Post Hydrogen Treatment Effects of Boron-doped a-SiC:H p-Layer of a-Si:H Solar Cell Using a Mercury-Sensitized Photo-Chemical Vapor Deposition Method

Abstract

Post hydrogen treatment effects of boron-doped hydrogenated amorphous silicon carbide (a-SiC:H) film used as a p-layer of p/i/n type amorphous silicon based solar cells using a mercury-sensitized photochemical vapor deposition method were investigated by measuring the thickness, electrical, and optical properties of the film before and after hydrogen treatment.
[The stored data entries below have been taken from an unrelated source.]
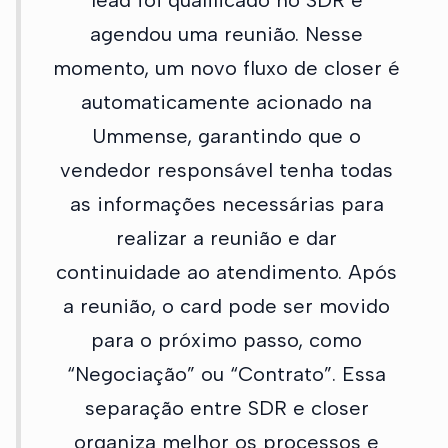
lead foi qualificado no SDR e
agendou uma reunião. Nesse
momento, um novo fluxo de closer é
automaticamente acionado na
Ummense, garantindo que o
vendedor responsável tenha todas
as informações necessárias para
realizar a reunião e dar
continuidade ao atendimento. Após
a reunião, o card pode ser movido
para o próximo passo, como
“Negociação” ou “Contrato”. Essa
separação entre SDR e closer
organiza melhor os processos e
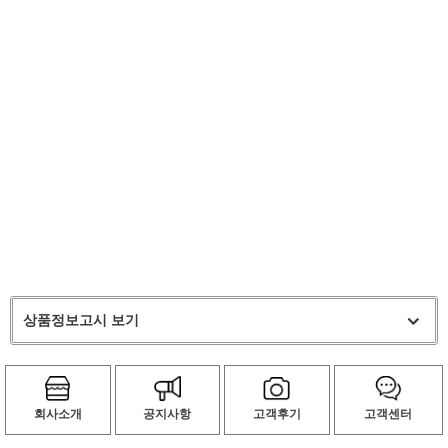
상품정보고시 보기
회사소개
공지사항
고객후기
고객센터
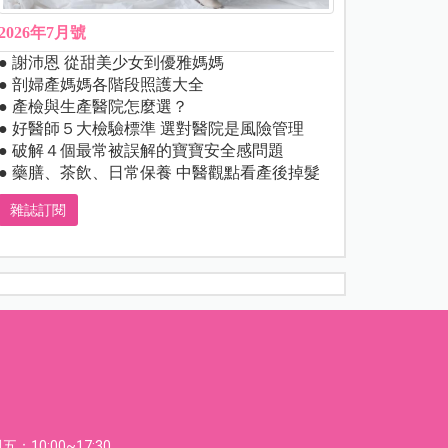
2026年7月號
● 謝沛恩 從甜美少女到優雅媽媽
● 剖婦產媽媽各階段照護大全
● 產檢與生產醫院怎麼選？
● 好醫師５大檢驗標準 選對醫院是風險管理
● 破解４個最常被誤解的寶寶安全感問題
● 藥膳、茶飲、日常保養 中醫觀點看產後掉髮
雜誌訂閱
：10:00~17:30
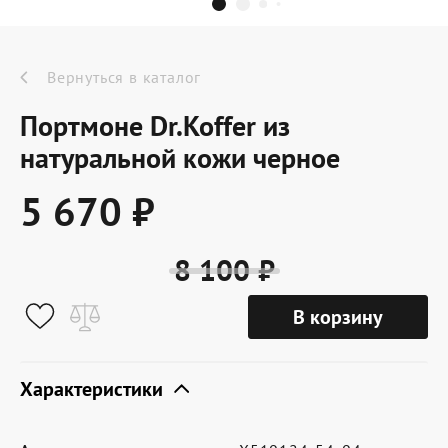
Dr.Koffer Outlet
Новинки
Вернуться в каталог
Портмоне Dr.Koffer из
Акции
натуральной кожи черное
5 670 ₽
О компании
8 100 ₽
Оферта
В корзину
Условия доставки
Условия возврата
Характеристики
Сертификат Dr.Koffer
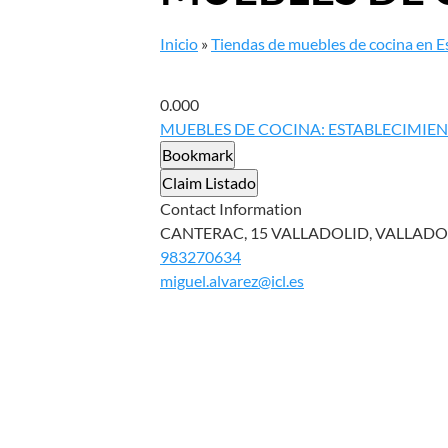
Inicio
»
Tiendas de muebles de cocina en 
0.00
0
MUEBLES DE COCINA: ESTABLECIMIE
Bookmark
Claim Listado
Contact Information
CANTERAC, 15 VALLADOLID, VALLADOLID
983270634
miguel.alvarez@icl.es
It was found that the boron-doped a-SiC:H film was simultaneously etched and passivated by the treatment. The performance of the cell with a hydrogen treated p-layer was improved by ∼7% due to an increase in open circuit voltage (V oc) and fill factor (F.F.), compared to that of the untreated cell, although the p-layer thickness was nearly identical in both cases. The increase in V oc and F.F. could be explained by an increase in the built-in potential due to a decrease in the film activation energy. This electrical property improvement was well explained by the passivation effect of a SiH2/SiH ratio decrease of the film calculated by FTIR spectra. These film changes by post hydrogen treatment are considered to occur in the bulk of the boron-doped a-SiC:H film.